[Webkit-unassigned] [Bug 110230] [harfbuzz] Always pass correct text direction to HarfBuzz

bugzilla-daemon at webkit.org bugzilla-daemon at webkit.org
Tue Feb 19 14:17:07 PST 2013


https://bugs.webkit.org/show_bug.cgi?id=110230





--- Comment #2 from Behdad Esfahbod <behdad at google.com>  2013-02-19 14:19:30 PST ---
(In reply to comment #1)
> (In reply to comment #0)
> > FWIW, we should *always* pass the correct direction, script, and language (if known) to harfbuzz.
> 
> How are you defining "correct"?

Correct is whatever the Unicode Bidirectional Algorithm says the piece of text should take.  UBA is run before shaping happens.


> Do you have a counter example showing the passing of an "incorrect" direction, script, or language?

Yes.  Normally, Arabic runs right-to-left.  But you can force it to go left-to-right using special Unicode characters (aka LRO) or the <bdo> tag.  When Arabic runs left-to-right, it "shapes" to different glyphs than when it goes right-to-left, because the shaping is dependent on what actually comes to the left and right of each character.  If you measure the text without telling HarfBuzz it's left-to-right, it will assume that it's right-to-left, because that's the default direction for Arabic.  And you get wrong results.

Try selection this piece of text:

data:text/html;charset=utf-8,<html><body style="font-size: 700px"><bdo dir=ltr>%D8%B3%D9%84%D9%85</body>

The desired behavior is that it should behave the same as this:

data:text/html;charset=utf-8,<html><body style="font-size: 700px">%D9%85%D9%84%D8%B3</body>

The second test has the Arabic characters reversed, and running right-to-left.  The first one has them forced left-to-right.


> Since script is not specified by the author and the HTML5 et al specs do not formally define an algorithm for mapping some sequence of text to script, then how are you defining "correct" in this regard?

Right.  Unicode defines Script per character.  All text rendering implementations have heuristics to assign script to characters of type Script=Common and Script=Inherited.  They take their property from surrounding characters.  For example, a U+002E FULL STOP character assumes the Script=Arabic property when used in Arabic text.

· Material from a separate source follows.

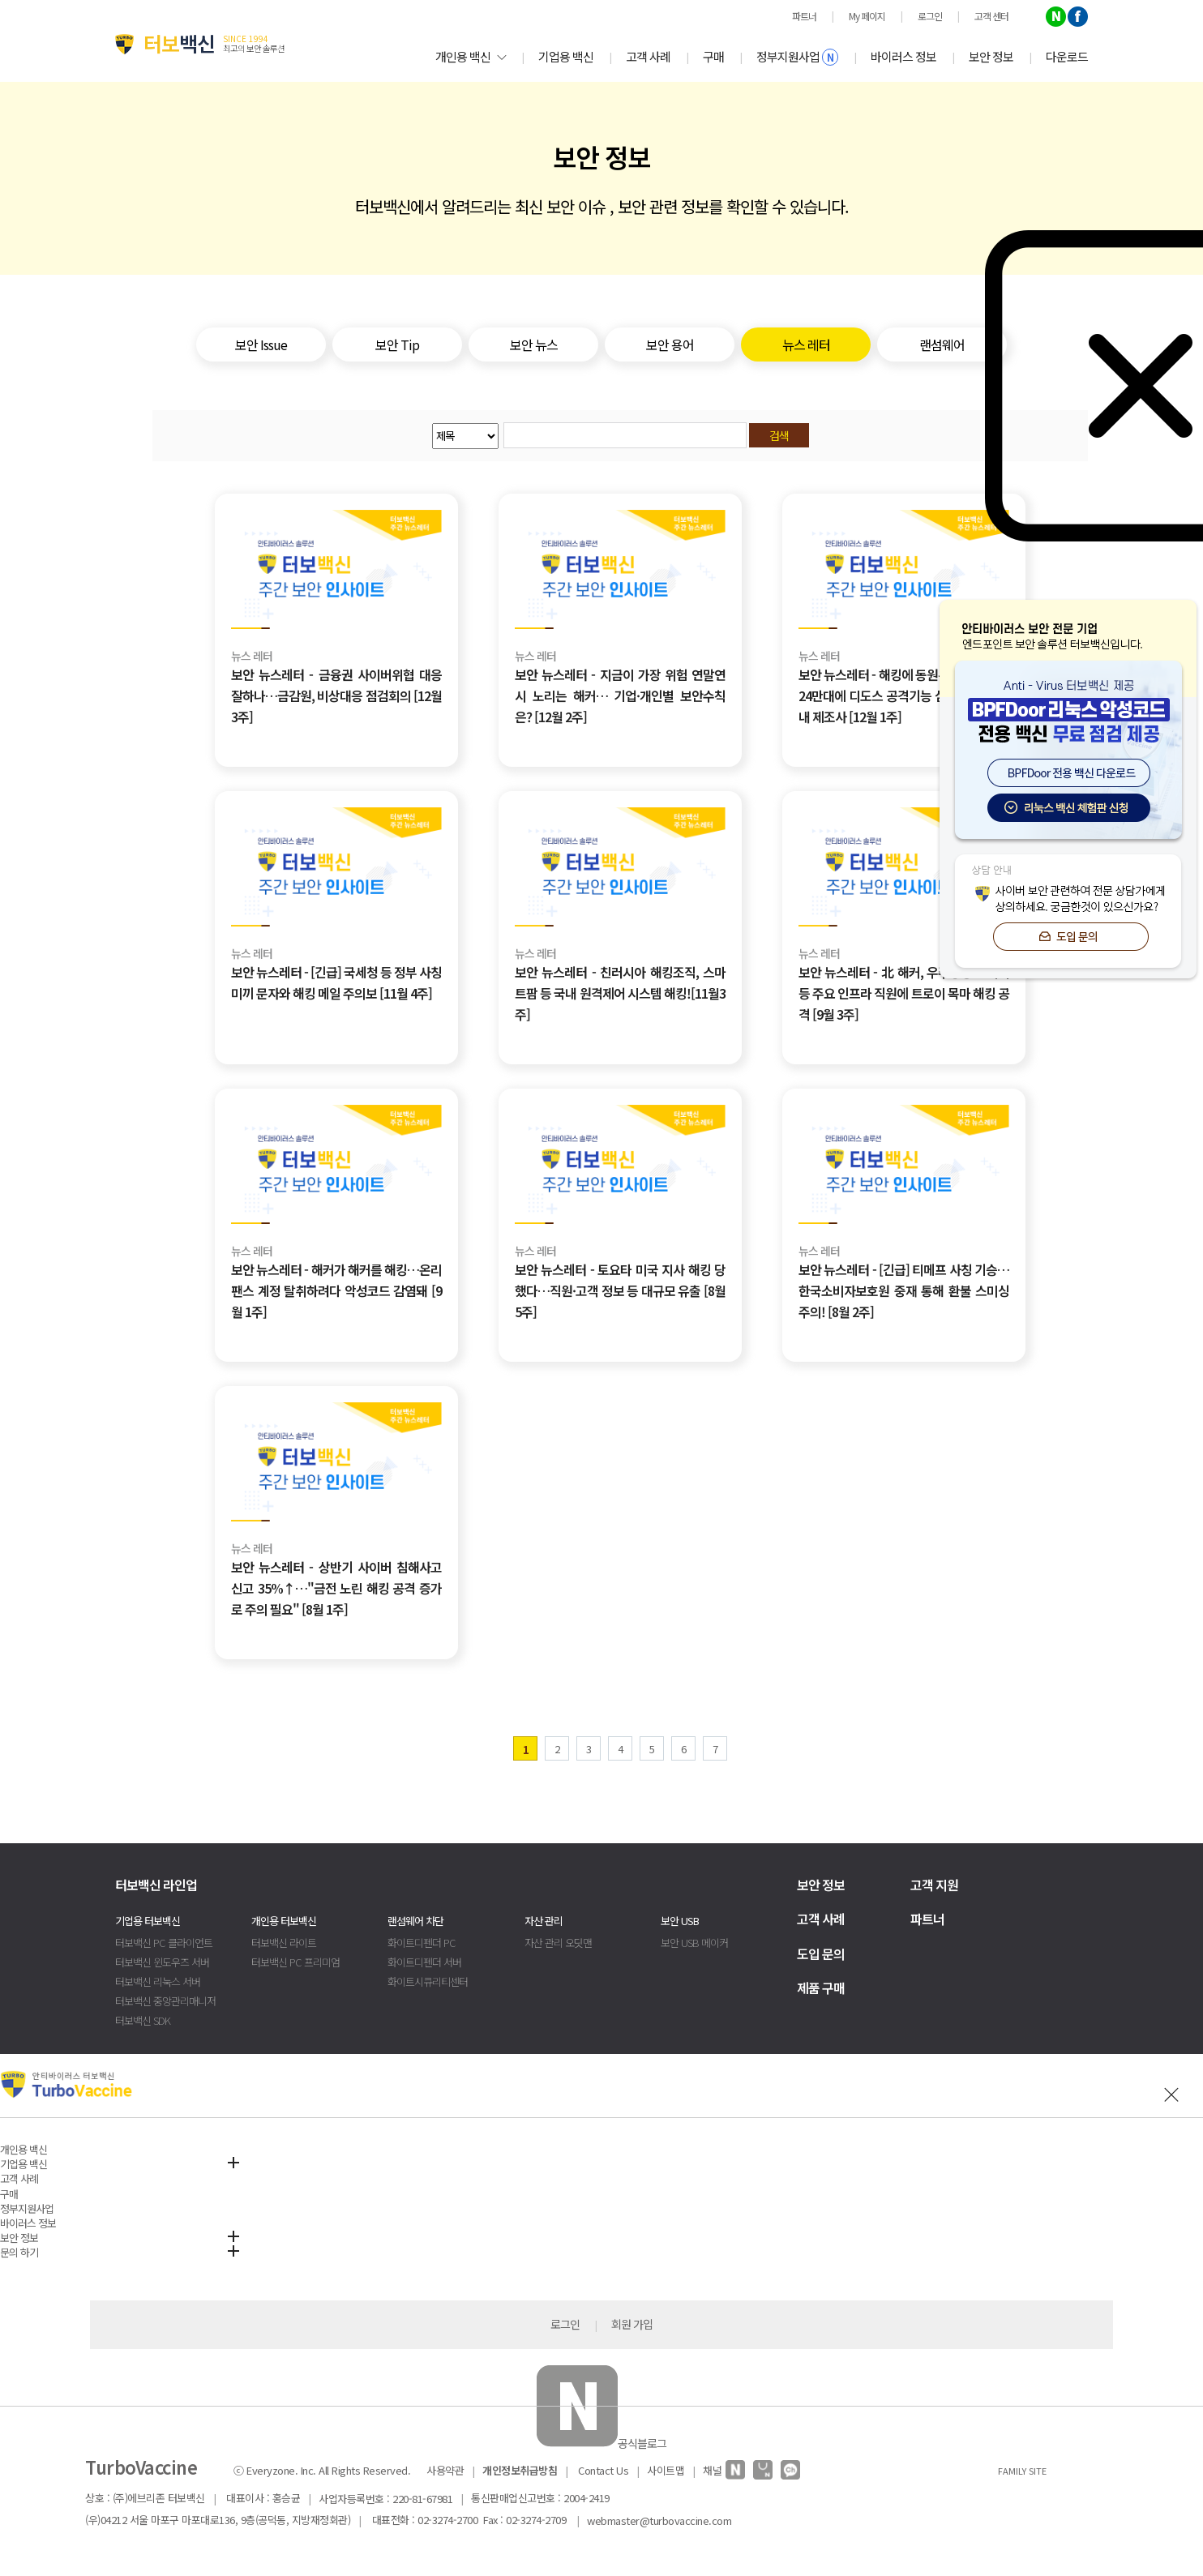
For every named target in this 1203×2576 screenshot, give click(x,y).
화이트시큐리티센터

> How are you dealing with cases where some font formats define multiple values for "script" tags based on different versions of the font technology? For example, see [1] (script tag 'dev2' with post-2005 specifications) versus [2][3] (script tag 'deva' with pre-2005 implementations):

HarfBuzz knows about those.  You can ignore it.  What we're interested is the Unicode script assigned to the piece of text  This, again, can be guess by HarfBuzz, except for the case that the whole piece of text has Script=Common or Script=Inherited.  This can result in inferior shaping, but is not as serious as letting HarfBuzz guess text direction, which has much more severe implications.